Выхожу в реальность, смотрю на Чевинфорда, который бросает в воду ракушки. Те весело подпрыгивают на волнах и исчезают в морской пучине.
— На мне был бес, — говорю ему.
— Что за бес? — спрашивая он, не отводя взгляд от моря.
— Мелкий дух-паразит, цепляющийся к источникам отрицательной энергии. Грубо говоря — к магам-ренегатам. Но моя душа вполне обычная.
— Может, он ошибся, этот бес? — Чевинфорд кладет руку мне на плечо, аккуратно спускается к спине, щекоча мою спину. От его прикосновений становится немного спокойнее.
— Они не люди. В таком не ошибаются. Это как если бы ты спутал еду и кусок железяки.
— Пьяный могу и спутать, — усмехается проклятый капитан, опуская руку к моим бедрам. Я же не могу успокоиться. Кажется, что в любой момент из-за угла могут появиться инквизиторы.
— Не переживай ты. Инквизиции тут немного. Но подумай, стоит ли тебе уходить, — Чевинфорд прижимает меня к себе. Миш, будто понимая, что он тут лишний, спрыгивает с руки капитана, находит в песке камешек и начинает им играться.
Чевинфорд же аккуратно гладит мои волосы, потом нежно целует шею. От поцелуя по моему телу будто проходит ток. А затем наступает расслабление.
Но разум все не может найти покой.
Что, если я тогда, когда спасала свою жизнь, воспользовалась чем-то запретным? Чисто случайно? Инстинктивно? Только тогда были бы следы. Или же использовала не я, а на меня? Ауры жертв проклятий часто имеют такие же признаки, как и ауры чернокнижников…
Но я не чувствую себя проклятой.
— Хватит бояться, — говорит Чевинфорд, принимается покусывать мое ухо. С каждым его качанием чувствую электрический разряд, пробегающий от кончиков волос до пят. Мне становится жарко, будто солнце усилилось и решило показать всем, кто тут хозяин.

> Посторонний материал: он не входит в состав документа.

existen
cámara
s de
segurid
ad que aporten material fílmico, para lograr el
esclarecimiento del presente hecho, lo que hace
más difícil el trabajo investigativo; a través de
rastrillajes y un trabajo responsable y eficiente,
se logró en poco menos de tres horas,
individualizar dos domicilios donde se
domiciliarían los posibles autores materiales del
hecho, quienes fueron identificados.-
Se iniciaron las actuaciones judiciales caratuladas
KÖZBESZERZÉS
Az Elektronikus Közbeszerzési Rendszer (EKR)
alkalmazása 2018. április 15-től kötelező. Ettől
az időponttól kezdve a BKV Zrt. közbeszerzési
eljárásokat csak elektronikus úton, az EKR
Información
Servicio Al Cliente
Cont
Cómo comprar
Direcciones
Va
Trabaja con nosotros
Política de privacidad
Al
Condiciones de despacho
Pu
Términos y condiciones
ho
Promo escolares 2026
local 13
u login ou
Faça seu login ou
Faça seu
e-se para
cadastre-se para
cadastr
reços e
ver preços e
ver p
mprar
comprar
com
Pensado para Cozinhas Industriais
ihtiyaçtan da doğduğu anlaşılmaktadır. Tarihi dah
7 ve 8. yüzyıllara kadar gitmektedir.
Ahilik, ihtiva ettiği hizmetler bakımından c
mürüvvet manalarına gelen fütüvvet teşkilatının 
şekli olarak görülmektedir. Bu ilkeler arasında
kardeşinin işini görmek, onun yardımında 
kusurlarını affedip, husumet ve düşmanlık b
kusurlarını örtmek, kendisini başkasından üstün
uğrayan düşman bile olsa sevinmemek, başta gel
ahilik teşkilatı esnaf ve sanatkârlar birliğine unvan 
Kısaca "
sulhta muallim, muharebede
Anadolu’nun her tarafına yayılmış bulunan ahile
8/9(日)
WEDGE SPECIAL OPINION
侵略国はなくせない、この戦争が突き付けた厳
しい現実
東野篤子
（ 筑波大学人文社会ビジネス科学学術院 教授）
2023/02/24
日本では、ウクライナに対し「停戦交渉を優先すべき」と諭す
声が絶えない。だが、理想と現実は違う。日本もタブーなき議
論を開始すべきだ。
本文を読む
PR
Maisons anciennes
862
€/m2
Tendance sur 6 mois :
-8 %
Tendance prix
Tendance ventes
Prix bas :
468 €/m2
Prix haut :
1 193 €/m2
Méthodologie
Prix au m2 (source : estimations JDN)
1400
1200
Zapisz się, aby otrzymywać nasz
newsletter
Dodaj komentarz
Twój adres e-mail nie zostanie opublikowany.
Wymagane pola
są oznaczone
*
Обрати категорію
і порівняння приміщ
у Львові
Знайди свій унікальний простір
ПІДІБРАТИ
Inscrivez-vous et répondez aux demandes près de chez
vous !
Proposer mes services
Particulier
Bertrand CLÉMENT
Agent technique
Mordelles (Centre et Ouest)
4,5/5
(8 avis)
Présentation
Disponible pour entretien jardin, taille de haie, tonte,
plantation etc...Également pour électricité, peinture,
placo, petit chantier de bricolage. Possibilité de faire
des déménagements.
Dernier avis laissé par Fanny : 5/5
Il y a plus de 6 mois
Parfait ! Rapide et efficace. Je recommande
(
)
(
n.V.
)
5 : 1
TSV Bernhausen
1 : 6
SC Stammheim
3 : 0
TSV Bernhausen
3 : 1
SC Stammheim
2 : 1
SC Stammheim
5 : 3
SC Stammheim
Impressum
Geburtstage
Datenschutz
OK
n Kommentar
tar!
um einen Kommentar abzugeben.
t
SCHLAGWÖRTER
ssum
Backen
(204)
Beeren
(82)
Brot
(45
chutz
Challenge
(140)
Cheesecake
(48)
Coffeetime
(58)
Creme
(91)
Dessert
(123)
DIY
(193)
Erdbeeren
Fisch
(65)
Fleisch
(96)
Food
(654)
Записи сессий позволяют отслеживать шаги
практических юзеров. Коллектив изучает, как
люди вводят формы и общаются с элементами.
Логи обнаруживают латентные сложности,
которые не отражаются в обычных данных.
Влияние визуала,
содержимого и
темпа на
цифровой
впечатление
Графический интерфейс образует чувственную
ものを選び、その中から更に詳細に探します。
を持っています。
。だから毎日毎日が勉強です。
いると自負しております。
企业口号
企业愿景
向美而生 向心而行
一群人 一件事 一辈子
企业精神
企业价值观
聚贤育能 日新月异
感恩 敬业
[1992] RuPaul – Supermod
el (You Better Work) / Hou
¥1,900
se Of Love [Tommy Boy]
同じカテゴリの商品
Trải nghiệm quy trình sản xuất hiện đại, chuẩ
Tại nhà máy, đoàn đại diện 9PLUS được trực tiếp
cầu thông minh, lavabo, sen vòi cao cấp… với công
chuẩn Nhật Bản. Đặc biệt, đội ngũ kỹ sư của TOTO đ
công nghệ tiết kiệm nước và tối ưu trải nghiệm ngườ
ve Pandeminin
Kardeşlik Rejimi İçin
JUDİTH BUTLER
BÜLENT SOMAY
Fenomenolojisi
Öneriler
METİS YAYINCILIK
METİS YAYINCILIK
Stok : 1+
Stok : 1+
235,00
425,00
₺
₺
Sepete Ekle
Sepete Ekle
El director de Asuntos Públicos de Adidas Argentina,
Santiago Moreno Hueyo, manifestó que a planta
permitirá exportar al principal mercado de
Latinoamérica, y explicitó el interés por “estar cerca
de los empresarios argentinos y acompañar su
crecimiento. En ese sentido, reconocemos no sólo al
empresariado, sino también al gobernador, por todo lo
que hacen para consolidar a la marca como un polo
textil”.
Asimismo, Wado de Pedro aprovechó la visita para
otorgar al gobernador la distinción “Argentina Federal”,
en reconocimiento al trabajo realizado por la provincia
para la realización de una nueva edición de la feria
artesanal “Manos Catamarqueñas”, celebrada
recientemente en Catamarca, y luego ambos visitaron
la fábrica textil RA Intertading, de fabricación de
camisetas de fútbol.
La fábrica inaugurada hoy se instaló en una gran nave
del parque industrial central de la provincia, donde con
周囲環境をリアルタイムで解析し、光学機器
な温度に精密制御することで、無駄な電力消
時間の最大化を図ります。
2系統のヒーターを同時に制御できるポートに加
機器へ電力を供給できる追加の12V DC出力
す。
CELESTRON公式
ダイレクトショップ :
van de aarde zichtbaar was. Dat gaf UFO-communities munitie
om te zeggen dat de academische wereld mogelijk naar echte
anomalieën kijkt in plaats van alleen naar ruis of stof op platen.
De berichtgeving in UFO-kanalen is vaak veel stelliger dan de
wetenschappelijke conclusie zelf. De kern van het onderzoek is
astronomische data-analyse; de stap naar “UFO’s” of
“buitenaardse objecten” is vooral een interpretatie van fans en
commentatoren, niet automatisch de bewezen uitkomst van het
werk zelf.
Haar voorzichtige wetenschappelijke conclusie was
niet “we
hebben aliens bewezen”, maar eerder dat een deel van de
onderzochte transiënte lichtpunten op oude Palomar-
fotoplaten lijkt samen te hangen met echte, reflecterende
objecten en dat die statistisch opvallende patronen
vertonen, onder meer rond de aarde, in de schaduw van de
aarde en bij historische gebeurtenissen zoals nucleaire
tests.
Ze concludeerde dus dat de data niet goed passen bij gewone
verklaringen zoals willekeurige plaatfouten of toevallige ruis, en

— Я знаю что поможет тебе расслабиться, — говорит он, достает из наплечной сумки небольшую плетеную бутылку, в которых наливают вина в южных странах. — Киренакское красное. Держал на особый случай.
Он откупоривает бутылку, нюхает содержимое, усмехается, делает несколько глотков и передает напиток мне.
Пожалуй, он прав. Мне действительно хочется выпить чего-то и забыться. Меня никогда не тянуло к алкоголю, пробовала лишь пару раз, больше за компанию и из интереса, чем из желания выпить. Кажется, сейчас пришел тот самый момент, когда смотришь на алкоголь как на успокоительное.
Делаю несколько глотков, и по коже проносится волна приятного тепла. Вино терпкое на вкус и обжигающе холодное. Наверное, бутылку обработали какими-то алхимическими снадобьями или магией. Крепость почти не чувствуется, но голова начинает легонько кружится, а лицо Чевинфорда слегка расплываться.
Проклятый капитан обнимает меня, аккуратно кладет на песок, я же оглядываюсь по сторонам. Вдруг кто на это все смотрит? Но рядом никого нет, лишь одинокие рыбаки сидят в своих лодках, и их точно больше интересуют поплавки, чем я.
Помогая Чевинфорду, расстегиваю свое платье, не хочу, чтоб он его порвал, не голой же до корабля добираться. Чувствую облегчение. Зря я выбрала этот наряд. Он точно не подходит под здешний климат.
От платья отрывается один из камешков, падает на блестящий песок, и я вижу в нем свое отражение. Оно слегка искажено. В нем мои глаза куда больше, чем на самом деле, а рот наоборот маленький.
Начинаю смеяться над своим видом, замечаю отражение Чевинфорда. Он тоже потерял свои пропорции — нос выглядит длинным, лоб высоким, глаза — один больше другого. Вижу и чувствую, как он проводит языком по моей шее. Кажется, что он слизывает с меня пыль, которой я была покрыта с самого рождения, но как только её убирают, кожа начинает дышать и чувствовать. Слышу его дыхание. С каждым мигом оно становится все более частым и отрывчатым.
— Останься, — шепчет он, убирая платье с моего плеча и обнажая плечо.